Sieben Angewohnheiten die Ihre Kreativität blockieren

Der „Creating a better life“ Blog listet sieben Möglichkeiten, um seine Kreativität zu blockieren – also eher eine “dont’s” Liste, auf die ich hier mal Bezug nehmen möchte.

 

Welche Angewohnheiten behindern Ihre Kreativität?

1. Als erstes am Morgen die Emails checken

Auch, wenn ich den Ansatz von Christine Kane verstehen kann:

Do you want to set your day up so that you are a Creator? Or do you want to hit the ground running as a Reactor? (…)

Möchtest du den Tag als Schöpfer oder als “Reagierer” beginnen? (grob übersetzt – wenn jemand besser übesetzen kann und will, nur zu)
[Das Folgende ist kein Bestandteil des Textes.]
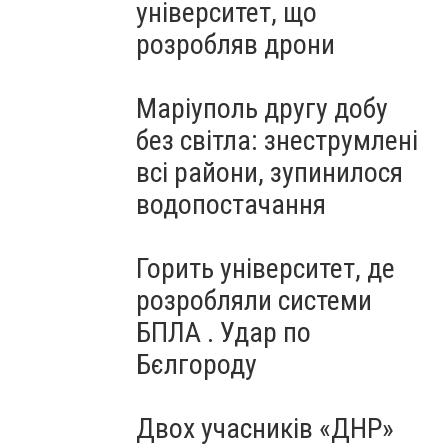
університет, що
розробляв дрони
Маріуполь другу добу
без світла: знеструмлені
всі райони, зупинилося
водопостачання
Горить університет, де
розробляли системи
БПЛА . Удар по
Бєлгороду
Двох учасників «ДНР»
Sie sagt weiterhin, man würde, wenn man morgens als erstes zum PC rennt tiefe kreative Stimmen unterdrücken und sich stattdessen sagen, der Plan jedes anderen (also derer, auf die wir reagieren) ist wichtiger als diese Stimmen. Und das man zum Universum sagt “Danke, ich verbringe den Tag lieber damit, zu reagieren.”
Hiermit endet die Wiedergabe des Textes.